The thing is if they enable BPDU Guard then you have to enable BPDU filter - otherwise the port will go into err-disable.  Why exactly is it a big deal to enable BPDU filter on your end?  How exactly does this create a loop?  You're not disabling STP itself - you're only preventing BPDUs being sent out of specific ports going to a separate network under different administrative control.

EDIT - And a former company I worked at had this requirement as well, right after the "network pro" of the tech support department (customer facing, separate from IT) hooked two links into the corp network and somehow managed to cause a loop - bringing down both the tech support and corp networks.

[dlots]

that in and of it's self won't create a loop, but it does greatly increase the risk of loops as you're for all practical purposes disabling STP on that port, and in 3 years when we forget it already has a link going to that switch and we need to do the same thing again and the new guy on the network does the same thing, you basically have an instant loop.

[SimonV]

You could connect the switch back to itself and not have it see any BPDUs, thus creating a loop, right?

edit: think dlots is thinking of the same thing as me.

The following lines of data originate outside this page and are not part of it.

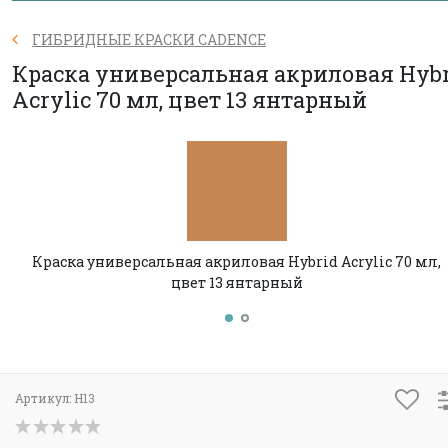
ГИБРИДНЫЕ КРАСКИ CADENCE
Краска универсальная акриловая Hyb
Acrylic 70 мл, цвет 13 янтарный
Краска универсальная акриловая Hybrid Acrylic 70 мл,
цвет 13 янтарный
Артикул:
H13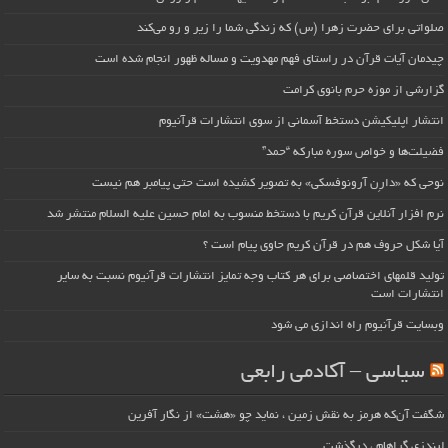
صلواتی برای حضرت زهرا (س) که زندگی شما را زیر و رو می‌کند
چیدمان آیات قرآن در راستای فهم مهدویت و مساله ظهور انجام شده است
گزارشی از موزه حرم بانوی کرامت
انتشار اپلیکیشن دستخط آسمانی از سوی انتشارات قرآنیوم
فضیلت‌ها و خواص سوره مبارکه “حمد”
نوحی که «دارِن آرونوفسکی» به تصویر کشیده است حتی پیامبر هم نیست
نرم افزار آنلاین قرآن کریم با دستخط منسوب به امام حسین علیه السلام منتشر شد
آیا شکل حروف هم در قرآن کریم حاوی پیام است ؟
تولید قلمهای اختصاصی برای هر کتاب وجه تمایز انتشارات قرآنیوم نسبت به سایر
انتشارات است
وبسایت قرآنیوم راه اندازی می شود
سیاسی – آکادمی رابعی
شگفت آن‌که هرمز به نقش زمین ، نماید چو «هشت» از نگار آفرین
لیندزی گراهام ، درگذشت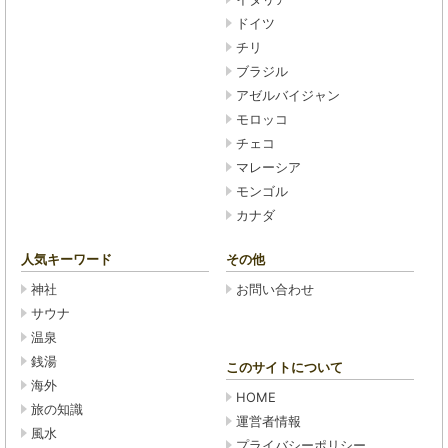
ドイツ
チリ
ブラジル
アゼルバイジャン
モロッコ
チェコ
マレーシア
モンゴル
カナダ
人気キーワード
その他
神社
お問い合わせ
サウナ
温泉
銭湯
このサイトについて
海外
HOME
旅の知識
運営者情報
風水
プライバシーポリシー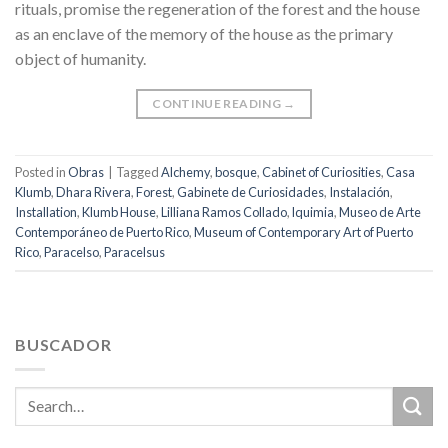
rituals, promise the regeneration of the forest and the house
as an enclave of the memory of the house as the primary
object of humanity.
CONTINUE READING
→
Posted in
Obras
|
Tagged
Alchemy
,
bosque
,
Cabinet of Curiosities
,
Casa
Klumb
,
Dhara Rivera
,
Forest
,
Gabinete de Curiosidades
,
Instalación
,
Installation
,
Klumb House
,
Lilliana Ramos Collado
,
lquimia
,
Museo de Arte
Contemporáneo de Puerto Rico
,
Museum of Contemporary Art of Puerto
Rico
,
Paracelso
,
Paracelsus
BUSCADOR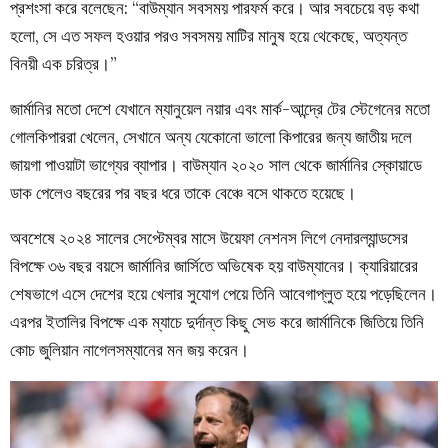
প্রশংসা করে বলেছেন: “বাউম্যান সবসময় পারফর্ম করে। আর সবচেয়ে বড় কথা
হলো, সে এত সফল হওয়ার পরও সবসময় মাটির মানুষ হয়ে থেকেছে, অত্যন্ত
বিনয়ী এক চরিত্র।”
জার্মানির মতো দেশে যেখানে ম্যানুয়েল নয়ার এবং মার্ক-আন্দ্রে টের স্টেগেনের মতো
গোলকিপাররা খেলেন, সেখানে অন্য যেকোনো ভালো কিপারের জন্য জাতীয় দলে
জায়গা পাওয়াটা ভাগ্যের ব্যাপার। বাউম্যান ২০২০ সাল থেকে জার্মানির স্কোয়াডে
ডাক পেলেও বছরের পর বছর ধরে তাকে বেঞ্চে বসে থাকতে হয়েছে।
অবশেষে ২০২৪ সালের সেপ্টেম্বর মাসে উয়েফা নেশনস লিগে নেদারল্যান্ডসের
বিপক্ষে ৩৬ বছর বয়সে জার্মানির জার্সিতে অভিষেক হয় বাউম্যানের। ক্যারিয়ারের
শেষভাগে এসে দেশের হয়ে খেলার সুযোগ পেয়ে তিনি আবেগাপ্লুত হয়ে পড়েছিলেন।
এরপর ইতালির বিপক্ষে এক ম্যাচে দুর্দান্ত কিছু সেভ করে জার্মানিকে জিতিয়ে তিনি
কোচ জুলিয়ান নাগেলসম্যানের মন জয় করেন।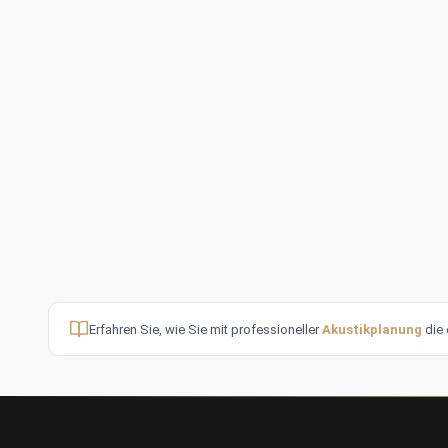
Erfahren Sie, wie Sie mit professioneller
Akustikplanung
die 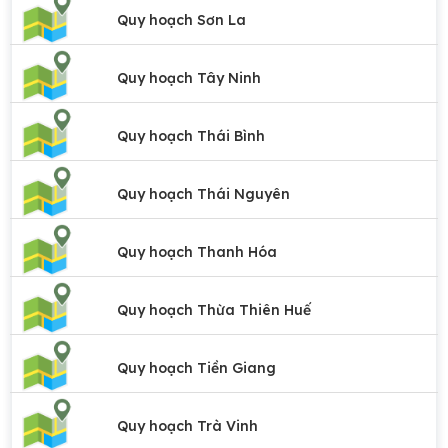
Quy hoạch Sơn La
Quy hoạch Tây Ninh
Quy hoạch Thái Bình
Quy hoạch Thái Nguyên
Quy hoạch Thanh Hóa
Quy hoạch Thừa Thiên Huế
Quy hoạch Tiền Giang
Quy hoạch Trà Vinh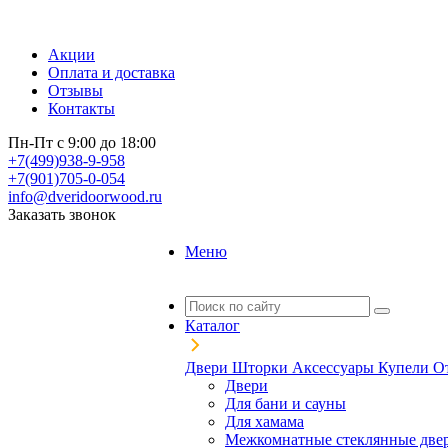
Акции
Оплата и доставка
Отзывы
Контакты
Пн-Пт с 9:00 до 18:00
+7(499)938-9-958
+7(901)705-0-054
info@dveridoorwood.ru
Заказать звонок
Меню
Каталог
Двери
Шторки
Аксессуары
Купели
О
Двери
Для бани и сауны
Для хамама
Межкомнатные стеклянные две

Ever had a cleaning lady connect a cable back to a wall outlet?

[NetworkGroover]

To my knowledge, this doesn't cause STP to stop functioning - only stops the SENDING of BPDUs.  If we receive the same BPDUs on two ports, I would assume STP would do its job and block a port regardless of BPDU filter being configured on it.. but that's going off the top of my head.

EDIT - bad wording there but I think you get my point.  Summary is though, that's easy to test to confirm.  If you have a switch handy, just configure two ports in the same VLAN and bpdu filter on one of them, then loop the two together.  I assume STP will block a port when it receives BPDUs from itself on the port with BPDU filter enabled.

[dlots]

You could connect the switch back to itself and not have it see any BPDUs, thus creating a loop, right?

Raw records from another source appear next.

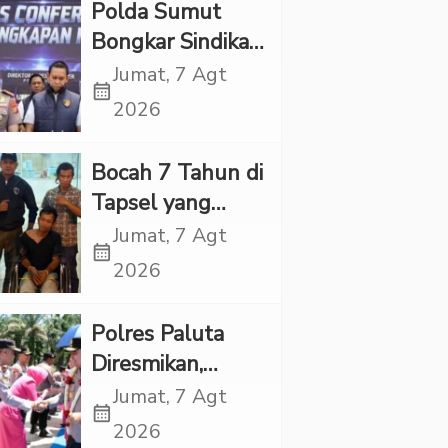
Polda Sumut
Bongkar Sindikat
Scamming
Jumat, 7 Agt
calendar_month
Internasional,
2026
Korban Rugi
Rp6,7 Miliar
Bocah 7 Tahun di
Tapsel yang
Ditemukan
Jumat, 7 Agt
calendar_month
Tewas di Sumur
2026
Ternyata Korban
Kekerasan
Polres Paluta
Seksual
Diresmikan,
Begini
Jumat, 7 Agt
calendar_month
Tanggapan
2026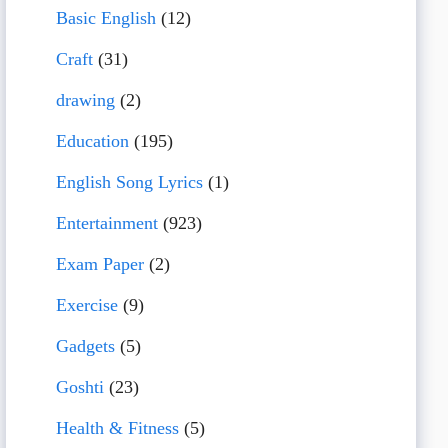
Basic English
(12)
Craft
(31)
drawing
(2)
Education
(195)
English Song Lyrics
(1)
Entertainment
(923)
Exam Paper
(2)
Exercise
(9)
Gadgets
(5)
Goshti
(23)
Health & Fitness
(5)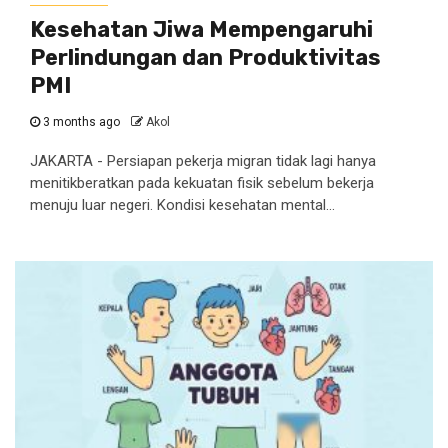
Kesehatan Jiwa Mempengaruhi
Perlindungan dan Produktivitas
PMI
3 months ago
Akol
JAKARTA - Persiapan pekerja migran tidak lagi hanya
menitikberatkan pada kekuatan fisik sebelum bekerja
menuju luar negeri. Kondisi kesehatan mental...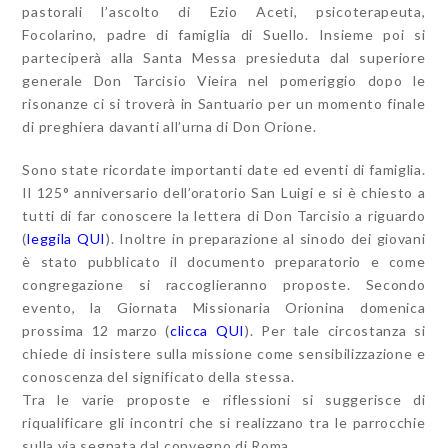
pastorali l’ascolto di Ezio Aceti, psicoterapeuta,
Focolarino, padre di famiglia di Suello. Insieme poi si
parteciperà alla Santa Messa presieduta dal superiore
generale Don Tarcisio Vieira nel pomeriggio dopo le
risonanze ci si troverà in Santuario per un momento finale
di preghiera davanti all’urna di Don Orione.
Sono state ricordate importanti date ed eventi di famiglia.
Il 125° anniversario dell’oratorio San Luigi e si è chiesto a
tutti di far conoscere la lettera di Don Tarcisio a riguardo
(
leggila QUI
). Inoltre in preparazione al sinodo dei giovani
è stato pubblicato il documento preparatorio e come
congregazione si raccoglieranno proposte. Secondo
evento, la Giornata Missionaria Orionina domenica
prossima 12 marzo (
clicca QUI
). Per tale circostanza si
chiede di insistere sulla missione come sensibilizzazione e
conoscenza del significato della stessa.
Tra le varie proposte e riflessioni si suggerisce di
riqualificare gli incontri che si realizzano tra le parrocchie
sulla via segnata dal convegno di Roma.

edit: think dlots is thinking of the same thing as me. Ever had a cleaning lady connect a cable back to a wall outlet?

nah we always use BPDU guard on our switches, I have however on regular occastoins had people plug the IP phones 2 interfaces into the wall, that's always fun


If you have BPDU filter on the port it stops the port from sending or receving BPDUs, thus that port can no long detect a loop in any way.

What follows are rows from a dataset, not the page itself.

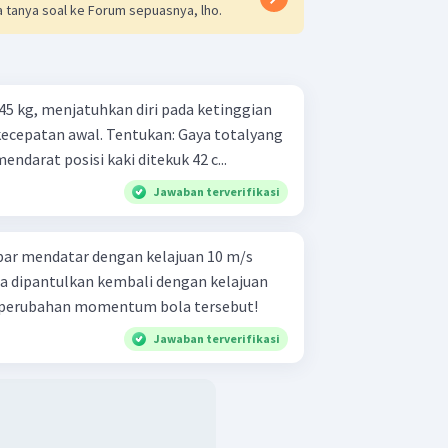
 tanya soal ke Forum sepuasnya, lho.
45 kg, menjatuhkan diri pada ketinggian
Tentukan: Gaya totalyang
mendarat posisi kaki ditekuk 42 c...
Jawaban terverifikasi
par mendatar dengan kelajuan 10 m/s
a dipantulkan kembali dengan kelajuan
 perubahan momentum bola tersebut!
Jawaban terverifikasi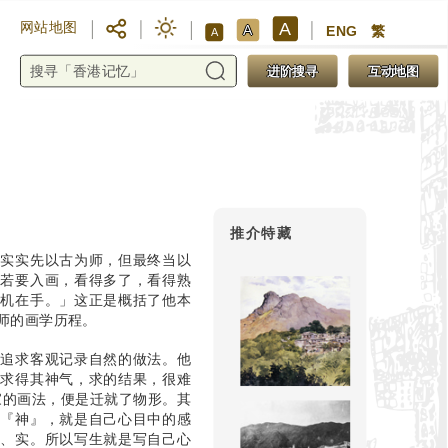
A
网站地图
A
ENG
繁
A
进阶搜寻
互动地图
推介特藏
老实实先以古为师，但最终当以
，若要入画，看得多了，看得熟
生机在手。」这正是概括了他本
师的画学历程。
画追求客观记录自然的做法。他
、求得其神气，求的结果，很难
家的画法，便是迁就了物形。其
个『神』，就是自己心目中的感
死、实。所以写生就是写自己心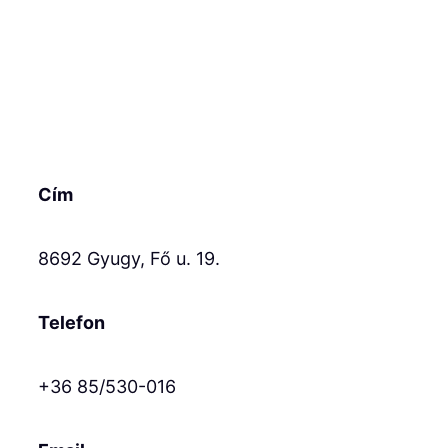
Cím
8692 Gyugy, Fő u. 19.
Telefon
+36 85/530-016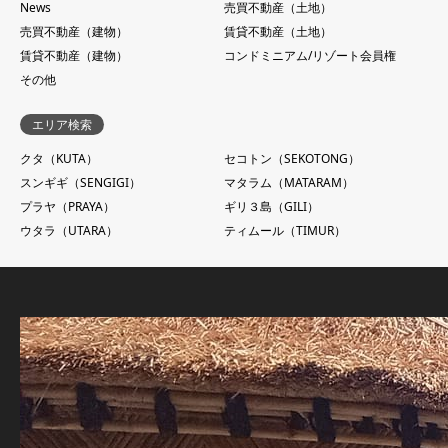
News
売買不動産（土地）
売買不動産（建物）
賃貸不動産（土地）
賃貸不動産（建物）
コンドミニアム/リゾート会員権
その他
エリア検索
クタ（KUTA）
セコトン（SEKOTONG）
スンギギ（SENGIGI）
マタラム（MATARAM）
プラヤ（PRAYA）
ギリ３島（GILI）
ウタラ（UTARA）
ティムール（TIMUR）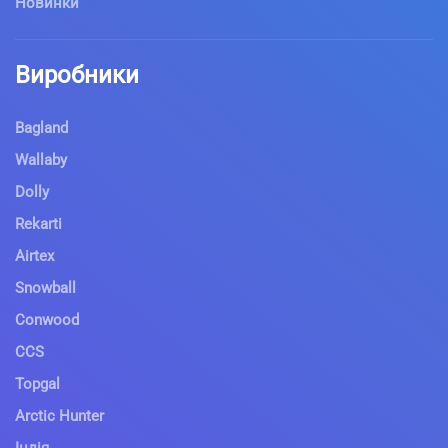
Новинки
Виробники
Bagland
Wallaby
Dolly
Rekarti
Airtex
Snowball
Conwood
CCS
Topgal
Arctic Hunter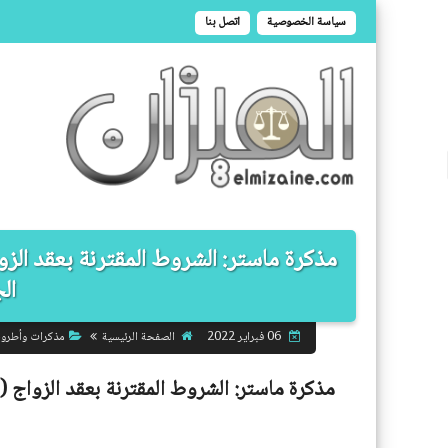
سياسة الخصوصية
اتصل بنا
مذكرة ماستر: الشروط المقترنة بعقد الزو
الج
الصفحة الرئيسية
مذكرات وأطرو
06 فبراير 2022
مذكرة ماستر:
الشروط المقترنة بعقد الزواج (د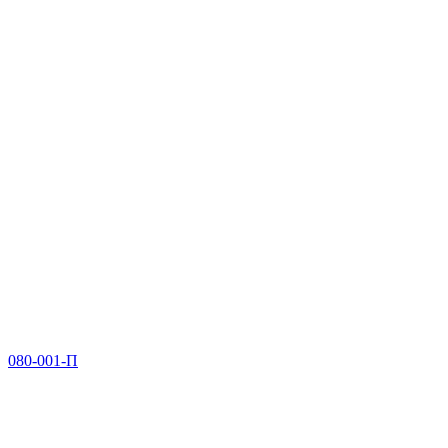
080-001-П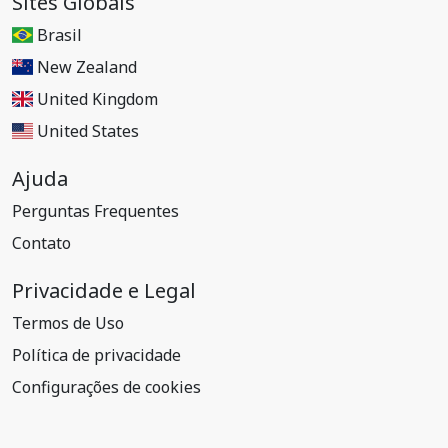
Sites Globais
Brasil
New Zealand
United Kingdom
United States
Ajuda
Perguntas Frequentes
Contato
Privacidade e Legal
Termos de Uso
Política de privacidade
Configurações de cookies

http://www.cisco.com/c/en/us/td/docs/switches/lan/catalyst3560/software/release/12-2_55_se/configuration/guide/3560_scg/swstpopt.html#wp1046220

At the interface level, you can enable BPDU filtering on any interface by using the spanning-tree bpdufilter enable interface configuration command without also enabling the Port Fast feature. This command prevents the interface from sending or receiving BPDUs.
"Caution  Enabling BPDU filtering on an interface is the same as disabling spanning tree on it and can result in spanning-tree loops."

[SimonV]

EDIT - bad wording there but I think you get my point.  Summary is though, that's easy to test to confirm.  If you have a switch handy, just configure two ports in the same VLAN and bpdu filter on one of them, then loop the two together.  I assume STP will block a port when it receives BPDUs from itself on the port with BPDU filter enabled.

That's not exactly what I'm thinking off, more of a scenario with two switches. You are running STP on your switch, with or without BPDUguard, doesn't matter. I connect my switch with BPDU filters to two ports of your switch. Your switch will not receive BPDUs on any of the ports (they are not transparently being relayed either to my understanding) and put both in FWD state. I think this is how I recreated loops when I was labbing for switch.

[NetworkGroover]

I stand corrected - after what you posted and looking in another vendor's documentation, I missed that detail - and it's a big one.  So, yes, that would absolutely cause a loop.  I knew the switch having BPDU guard didn't matter, but I incorrectly was thinking that STP would still function on a port in the rx direction with BPDU filter enabled.